Santi mengangguk menyakinkanku. “Kita butuh bantuan, Mbak Ros.”
**
“Sebulan yang lalu pohon di depan kantor ditebang?” tanya Pak Surip, orang pintar yang kami minta membantu memecahkan misteri di kantor.
DEG. Aku dan Santi berpandang-pandangan. Tebakan Pak Surip tepat sekali. Lelaki yang belum terlalu tua ini penampilannya tidak seperti mbah-mbah orang pintar yang aku bayangkan. Tidak ada ikat kepala hitam, rambut panjang, muka seram dan dupa yang biasanya menjadi properti orang-orang pintar. Penampilannya sederhana, mengunakan kaos putih, sarung dan berpeci. Ia hanya membutuhkan waktu beberapa menit untuk berdoa. Tidak ada dupa yang mengebul.

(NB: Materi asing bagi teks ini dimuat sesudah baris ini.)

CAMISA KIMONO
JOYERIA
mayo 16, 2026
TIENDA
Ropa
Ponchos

“Iya, Pak. Sebulan yang lalu pohon di depan kantor kami tebang,” jawabku jujur. Kami segaja menebang pohon jambu di depan kantor untuk memperluas tempat parkir. Terkadang kalau ada kegiatan dan mengundang tamu, kami kekurangan tempat parkir.
“Pohon jambu itu sudah ada sejak kantor belum dibangun. Puluhan tahun yang lalu mereka sudah tinggal di pohon itu. Ketika ditebang, mereka marah,” tutur Pak Surip tanpa basa-basi. Matanya yang teduh menatap kami satu persatu.

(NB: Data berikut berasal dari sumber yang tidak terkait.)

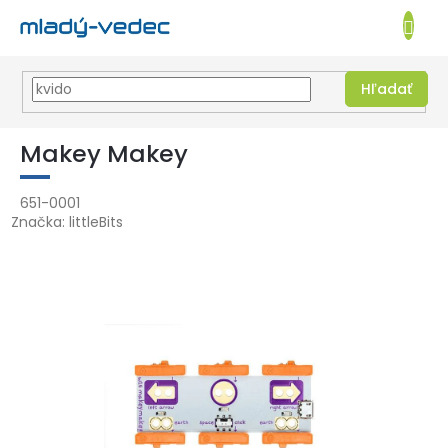
EUR
NÁKUPN
KOŠÍK
Hľadať
Prejsť
na
Makey Makey
obsah
651-0001
Značka:
littleBits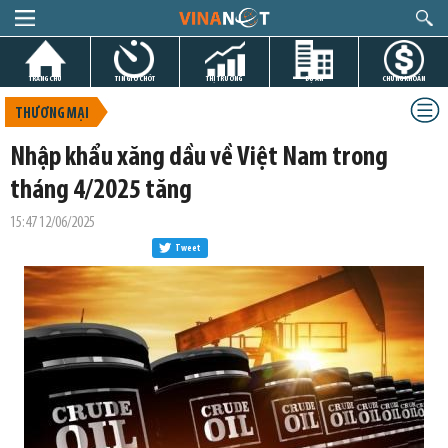
TRANG CHỦ
TIN GIỜ CHÓT
THỊ TRƯỜNG
DỰ ÁN
CHỨNG KHOÁN
THƯƠNG MẠI
Nhập khẩu xăng dầu về Việt Nam trong
tháng 4/2025 tăng
15:47 12/06/2025
Tweet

“Hah?” Santi buru-buru menutup mulutnya dengan tangan. Ia tersadar tidak bisa mengendalikan emosi.
“Maksud Pak Surip. Mereka itu…?” Aku tidak sanggup meneruskan kalimatku. Terbayang dibenakku beberapa makhluk dari dunia lain itu marah saat rumah mereka hilang.
“Ya, Bu. Mereka satu keluarga. Bapak, ibu dan anak. Sebenarnya mereka pindahan dari tempat lain. Ada yang membuangnya. Dan mereka merasa cocok tinggal di pohon jambu itu. Barang-barang kantor yang menghilang memang dipindah. Mereka ingin memperingatkan. Protes karena tidak punya rumah lagi. Terpaksa mereka masuk ke kantor.” Jelas Pak Surip panjang lebar.
Kulitku merinding. Tanganku terasa dingin. Untung saja Mas Jono, suamiku meremas tanganku untuk memompa keberanianku.
“Apakah mereka bisa dipindah, Pak? Agar tidak menganggu lagi.” Kata Mas Jono.